When a line in the material contains the word "Refill", copy it.

(ENTRIES SUPPLIED)

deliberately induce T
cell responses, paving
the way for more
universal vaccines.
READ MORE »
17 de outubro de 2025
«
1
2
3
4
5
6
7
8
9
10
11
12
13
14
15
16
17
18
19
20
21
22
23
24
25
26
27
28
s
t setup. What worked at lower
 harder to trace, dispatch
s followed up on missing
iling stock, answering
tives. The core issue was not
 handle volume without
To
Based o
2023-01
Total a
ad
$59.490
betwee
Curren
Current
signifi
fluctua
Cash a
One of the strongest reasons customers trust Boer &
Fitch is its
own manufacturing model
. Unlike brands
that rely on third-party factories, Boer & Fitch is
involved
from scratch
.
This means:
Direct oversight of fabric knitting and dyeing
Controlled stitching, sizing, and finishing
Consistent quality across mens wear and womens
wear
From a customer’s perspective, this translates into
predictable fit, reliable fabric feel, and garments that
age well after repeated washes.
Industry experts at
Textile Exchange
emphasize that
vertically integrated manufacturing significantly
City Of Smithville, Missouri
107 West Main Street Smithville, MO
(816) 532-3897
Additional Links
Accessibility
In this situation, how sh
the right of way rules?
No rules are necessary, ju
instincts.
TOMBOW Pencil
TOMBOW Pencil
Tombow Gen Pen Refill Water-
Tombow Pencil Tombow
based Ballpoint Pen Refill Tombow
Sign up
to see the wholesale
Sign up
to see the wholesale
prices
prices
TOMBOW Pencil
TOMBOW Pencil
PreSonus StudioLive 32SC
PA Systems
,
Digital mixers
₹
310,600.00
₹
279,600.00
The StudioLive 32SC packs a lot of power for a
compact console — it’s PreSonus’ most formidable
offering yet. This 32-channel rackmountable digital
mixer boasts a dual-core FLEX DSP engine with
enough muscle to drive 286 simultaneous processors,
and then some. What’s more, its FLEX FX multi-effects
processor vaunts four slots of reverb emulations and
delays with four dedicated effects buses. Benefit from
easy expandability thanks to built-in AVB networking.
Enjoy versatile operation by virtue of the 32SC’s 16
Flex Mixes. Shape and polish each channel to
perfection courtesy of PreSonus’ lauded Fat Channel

(End ENTRIES SUPPLIED)

WRITTEN SOLUTION:
Tombow Gen Pen Refill Water-
based Ballpoint Pen Refill Tombow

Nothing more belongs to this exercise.